It has been a whole CENTURY since I've penned a blog but I'm back! It's 2010, what a majestic number that seems. A 'New Year' frought with all the expectation and hope it always brings. Sometimes it doesn't bring that, sometimes it seems to loom threateningly around the next corner like the Boogyman and you feel only dread and trepidation.
I wonder how yours feels? I always think, well okay, that's that year done, now let's see about this one. Like most things, it will be what we make it. In all honesty over the past month I've felt as though I've completely lost the plot. I was struck down in my high heels by a veritable Ninja Virus that lodged in my sinuses and continues to make camp. You bet I've done any and all good things to fight and kill it, alas and alack, to no avail. Resorting to antibiotics in the fourth week was a tough decision but one that seemed necessary. So pride. I had a conversation with somebody who I hold excrutiatingly dear to my heart today about that very thing.

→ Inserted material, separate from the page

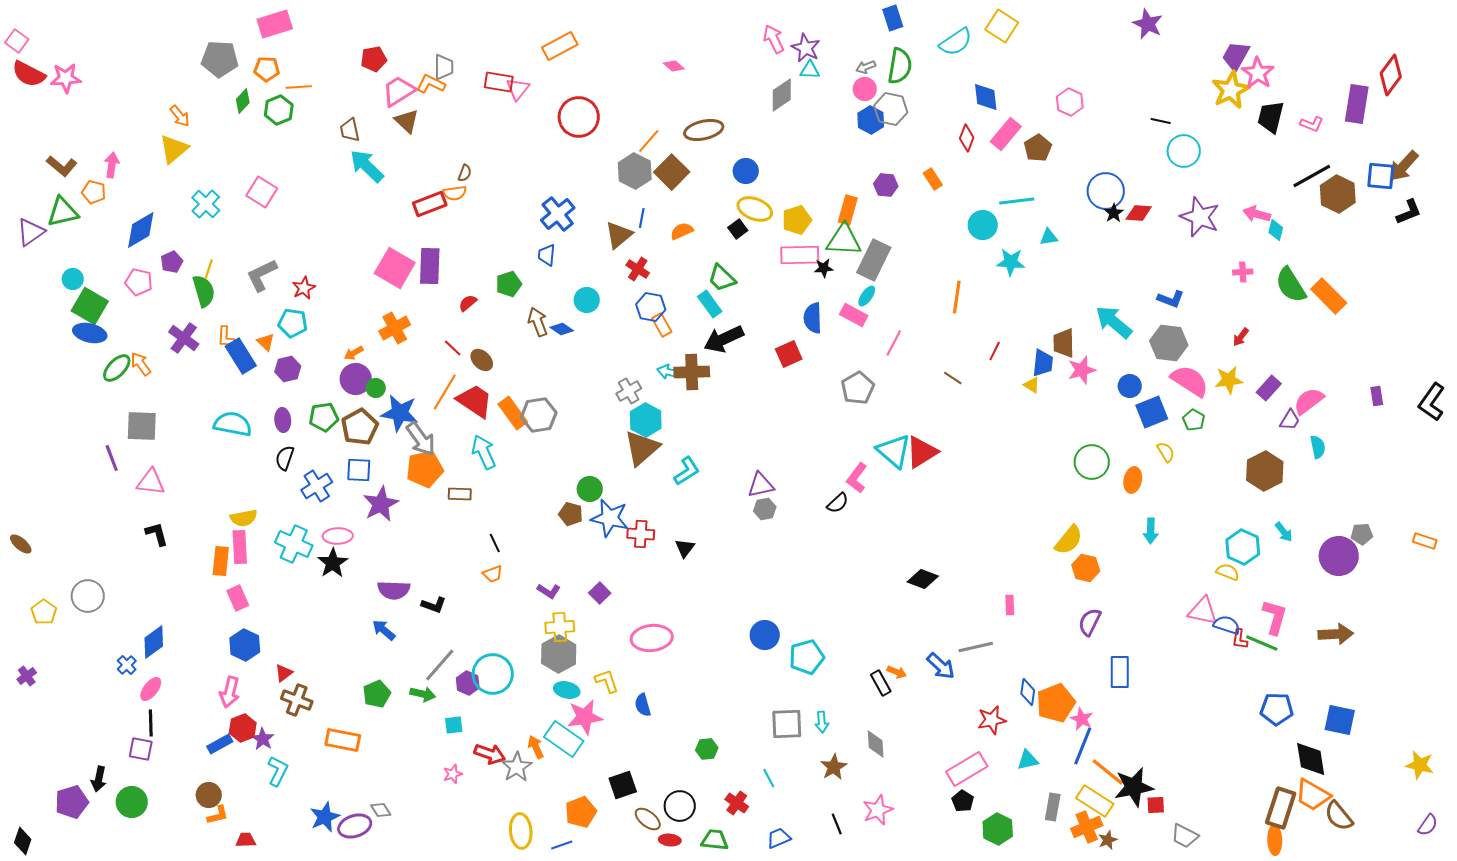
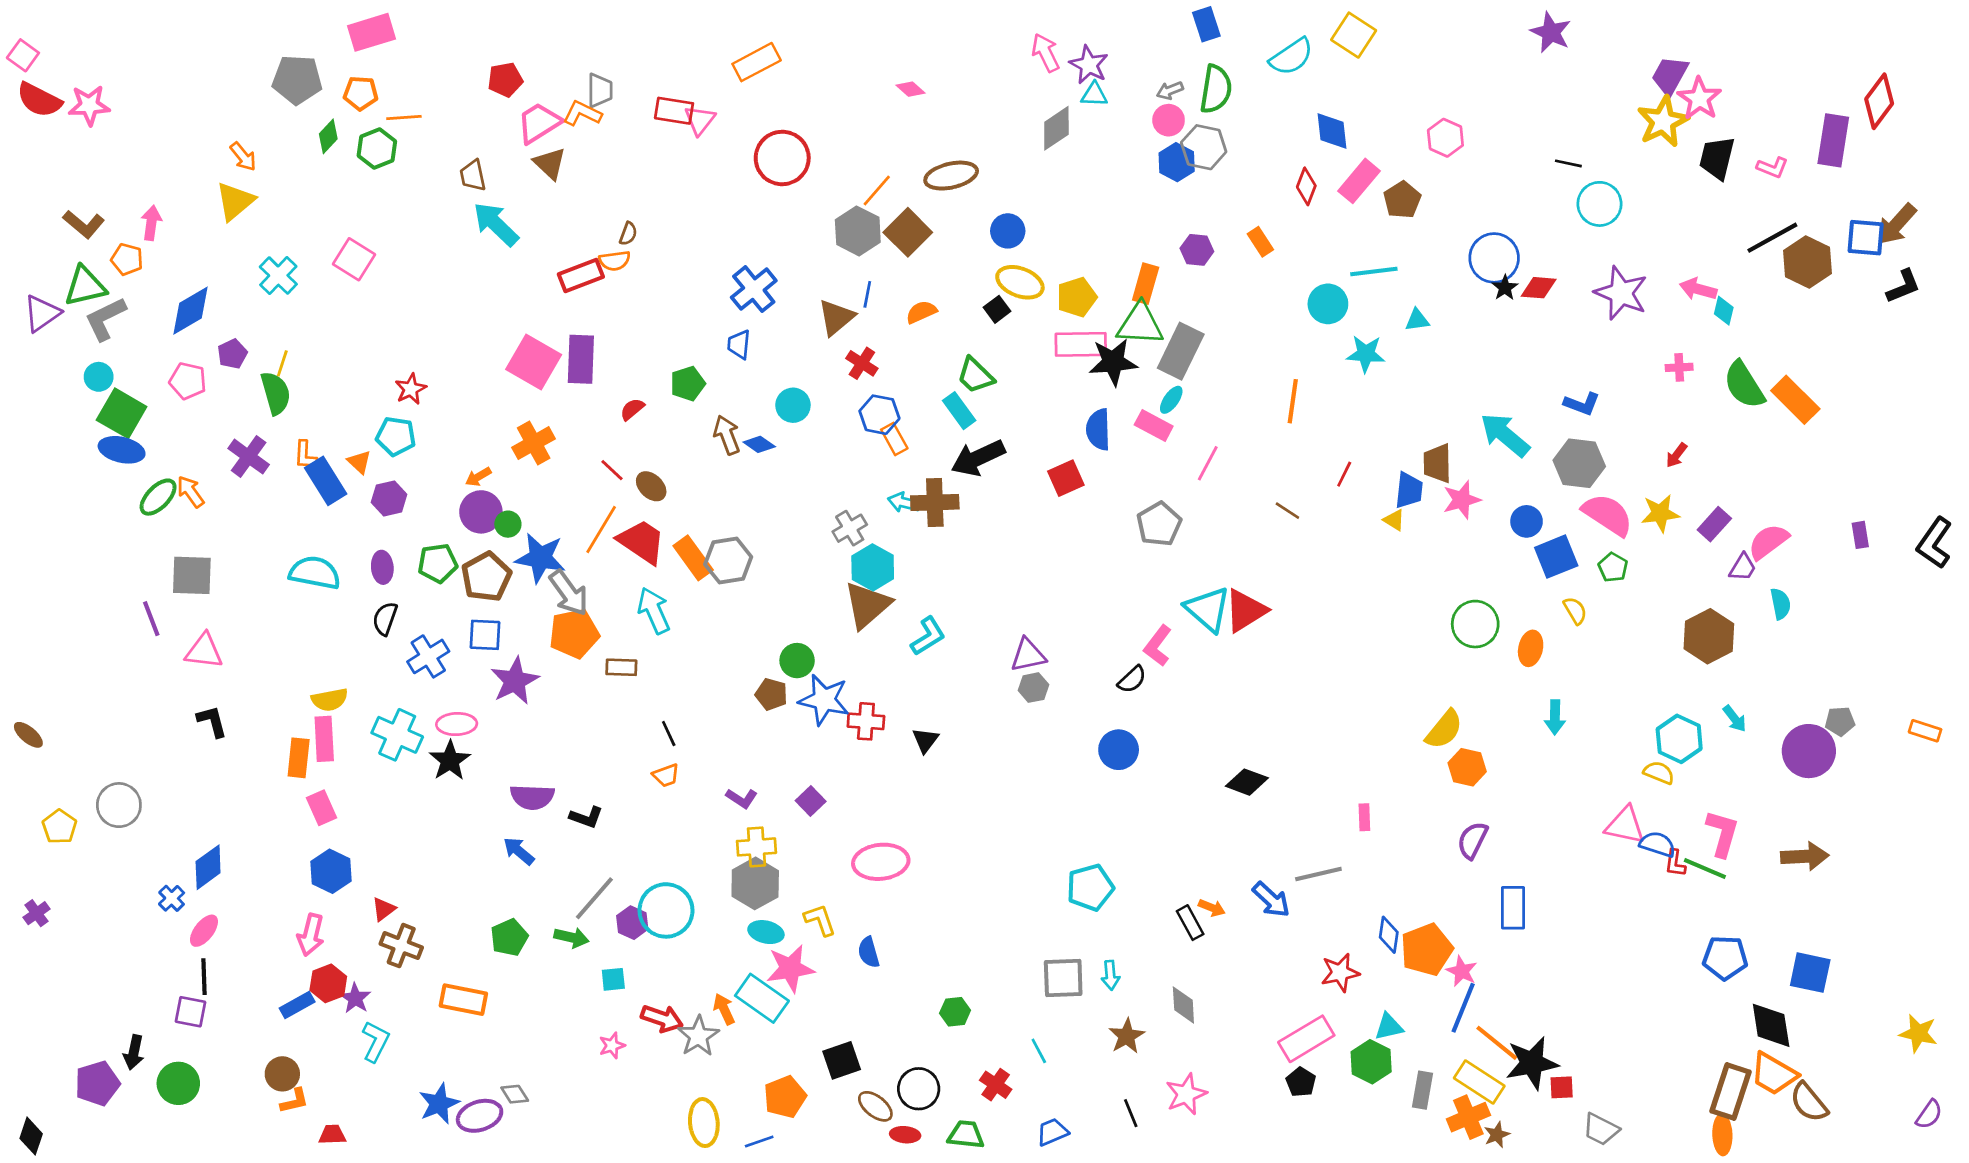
black star: (824, 268) -> (1113, 362), size x1.8
gray L-shape: (262, 275) -> (105, 319), moved
blue circle: (765, 635) -> (1119, 750), moved
green hexagon: (998, 829) -> (1371, 1062), moved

Very tricky is pride. The way I see it there's pride and there's dignity. Dignity I'm a huge fan of, pride......not so much.
Taking pride in something is one thing, allowing pride to colour your behavior, something I am guilty of on many occasions, frowned upon.
For example, if you're witholding truths about yourself because you're embarassed by them and pride dictates you conceal them, things are most assuredly pear shaped. The truth of the matter is that who you are is the one thing you must have pride in. It doesn't matter about what you have, what you don't, or that you wish your situation were different. The person you are IS the greatness and we must try our damndest to remember that as the reality. Never feel you have to apologize for who you are. Being honest with dignity trumps pride everytime. This beloved person I spoke to is a truly great woman. She has struggled and faced many, many hurdles as have all of us. She presses on. She's hard on herself, not really seeing all her wonderful triumphs at times. There are small ones and big ones but they are many. Worrying about how someone else may see her because of things that are not to her liking saddens me. To me she is magnificent. To an unknowing world she is magnificent. That is the dignified truth.